Following the introduction, in which he recounts the adventures and exploits of his 22 years at sea under the wing of elder Qorviq “Willy” Ihun, Fuhl takes the plunge into the physics of what has, until recently, been considered an impossible feat: keying out narwhal wakes, untangling humpback bubble nets, and reconstituting sea otter plops in the precious seconds before they’re dashed to flotsam in the high seas. In the following chapters (The Physical Properties of Marine Sign; Dissemination, Decomposition, & Dissipation; Principles of Thermohaline Circulation), Fuhl begins by examining sign propagation and permanence (its floating shelf-life asea) as a function of thermoclinal refraction, wind and water turbulence, ocean current velocity, the Coriolis Effect (like on land, marine scat circulates the porcelain seas clockwise in the northern hemisphere), kinematic viscosity, diffusion gradients, and lunar phase. Using over 30,000 seaborne stool samples, archival marine snow indices, and historical ship’s logs, Fuhl has painstakingly tabulated each North American marine mammal species’ typical sign permanence based on its scats’ post-dispersal colloidal phase stability; rate of sedimentation, aggregation, and flocculation; buoyancy quotient; and dietary composition.
From discharge to dissipation, the remainder of Fuhl’s opus follows standard field guide fare: natural history accounts for each species accompanied by stippled, pen-and-ink wake-type diagrams and full-color plates of representative wild deuces, each annotated with Fuhl’s pioneering ephemerality equivalence equation – the “E³ half-life” – key to determining a given species’ poop-permanence. Tabbed pages, a color-coded poo-hue color wheel, and an extensive index allow aspiring thalassohodoscatologists to look up Flipper flops and Moby dookies with ease.
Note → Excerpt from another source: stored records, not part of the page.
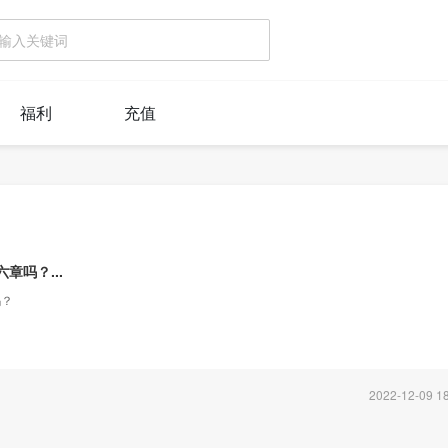
福利
充值
吗？...
吗？
2022-12-09 18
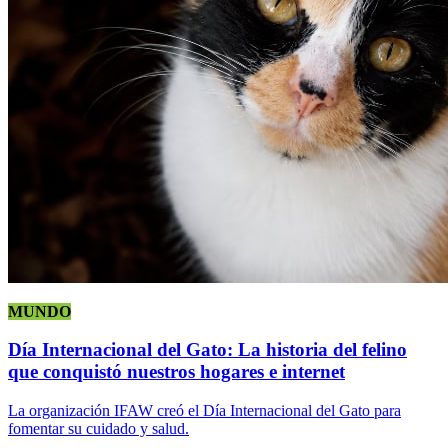
MUNDO
Día Internacional del Gato: La historia del felino
que conquistó nuestros hogares e internet
La organización IFAW creó el Día Internacional del Gato para
fomentar su cuidado y salud.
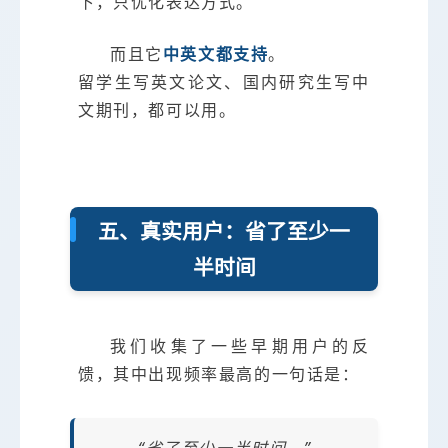
下，只优化表达方式。
而且它
中英文都支持
。
留学生写英文论文、国内研究生写中
文期刊，都可以用。
五、真实用户：省了至少一
半时间
我们收集了一些早期用户的反
馈，其中出现频率最高的一句话是：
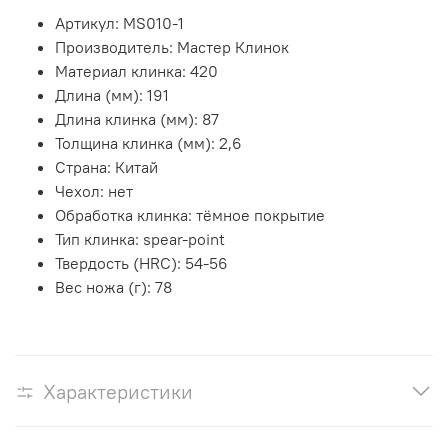
Артикул:
MS010-1
Производитель:
Мастер Клинок
Материал клинка:
420
Длина (мм):
191
Длина клинка (мм):
87
Толщина клинка (мм):
2,6
Страна:
Китай
Чехол:
нет
Обработка клинка:
тёмное покрытие
Тип клинка:
spear-point
Твердость (HRC):
54-56
Вес ножа (г):
78
Характеристики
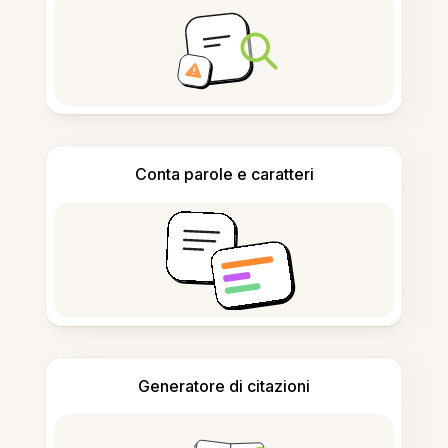
Conta parole e caratteri
Generatore di citazioni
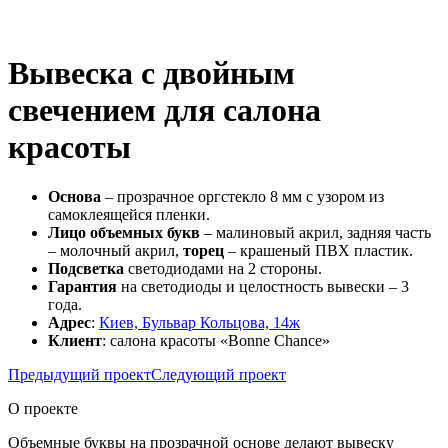
Вывеска с двойным
свечением для салона
красоты
Основа
– прозрачное оргстекло 8 мм с узором из
самоклеящейся пленки.
Лицо объемных букв
– малиновый акрил, задняя часть
– молочный акрил,
торец
– крашеный ПВХ пластик.
Подсветка
светодиодами на 2 стороны.
Гарантия
на светодиоды и целостность вывески – 3
года.
Адрес
:
Киев, Бульвар Кольцова, 14ж
Клиент
: салона красоты «Bonne Chance»
Предыдущий проект
Следующий проект
О проекте
Объемные буквы на прозрачной основе делают вывеску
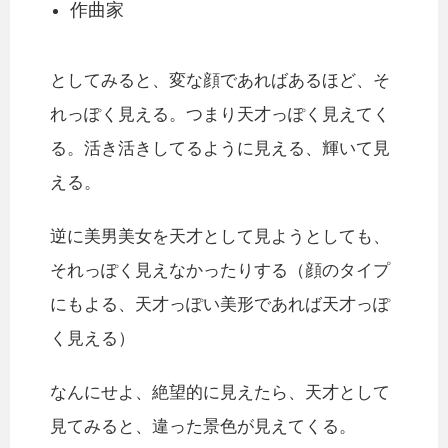
作曲家
としてみると、変な顔であればあるほど、そ
れっぽく見える。つまり天才っぽく見えてく
る。活き活きしてるように見える、輝いて見
える。
逆に美男美女を天才として見ようとしても、
それっぽく見えなかったりする（顔のタイプ
にもよる、天才っぽい美形であれば天才っぽ
く見える）
なんにせよ、絶望的に見えたら、天才として
見てみると、違った景色が見えてくる。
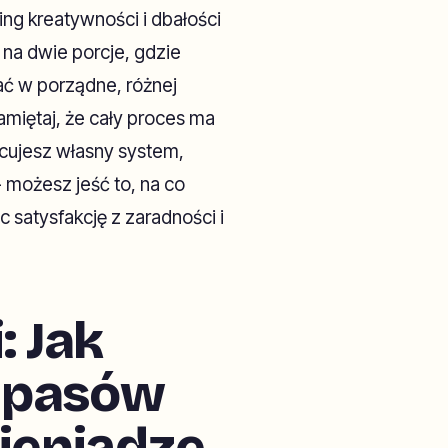
ng kreatywności i dbałości
na dwie porcje, gdzie
ć w porządne, różnej
amiętaj, że cały proces ma
acujesz własny system,
 możesz jeść to, na co
c satysfakcję z zaradności i
: Jak
apasów
pieniądze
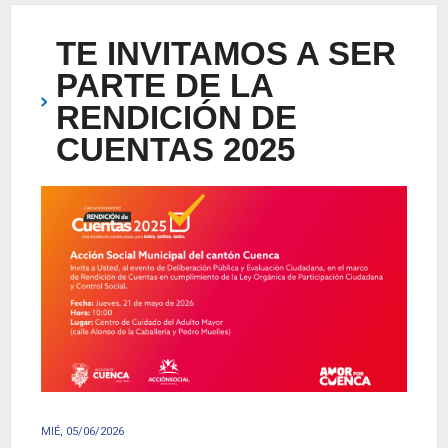
TE INVITAMOS A SER
PARTE DE LA
RENDICIÓN DE
CUENTAS 2025
MIÉ, 05/06/2026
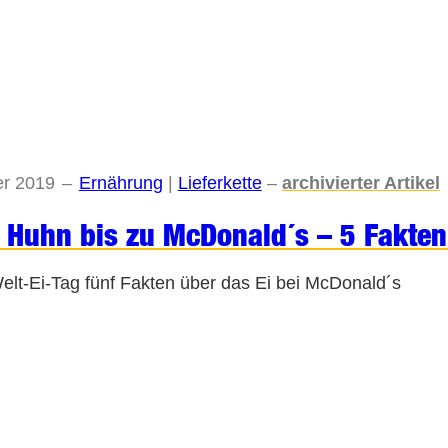
er 2019
–
Ernährung
 | 
Lieferkette
–
archivierter Artikel
Huhn bis zu McDonald´s – 5 Fakten
lt-Ei-Tag fünf Fakten über das Ei bei McDonald´s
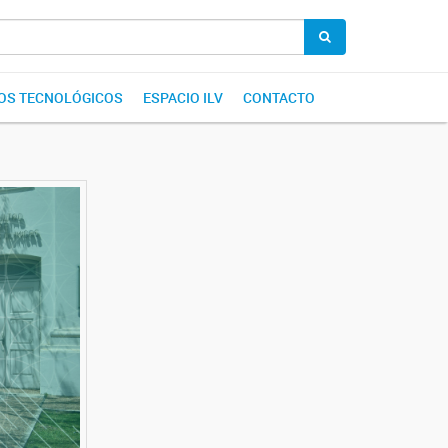
IOS TECNOLÓGICOS
ESPACIO ILV
CONTACTO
While field testing his preliminary E³ half-lives in the Puget Sound in the spring of 2011, Fuhl came into a pod of resident killer whales (I pod) foraging for salmon in the strait. After herding fish, breaching, and spy-hopping in the surrounding waters for over 2 hours, the matriarch – I2 – dove beneath Fuhl’s research vessel, the Starboard Bowel, venting a cloud of Chinook chowder as she passed. Knowing the orcas’ E³ half-life (47 seconds), Fuhl’s team had a Zodiac in the water and their nets wet in record time. The sample was overnighted to a lab in Virginia for testing. After three months of careful analysis, the lab confirmed for Fuhl with unqualified certainty the identity of the sample’s originator: a killer whale. Fuhl was ecstatic. “Despite the 22-plus years of sweat and tears I’ve poured into my work, I’ve had my doubts about the utility of the E³ half-life. Now, having seen it in action, I can say to the world, ‘My shit don’t sink’”.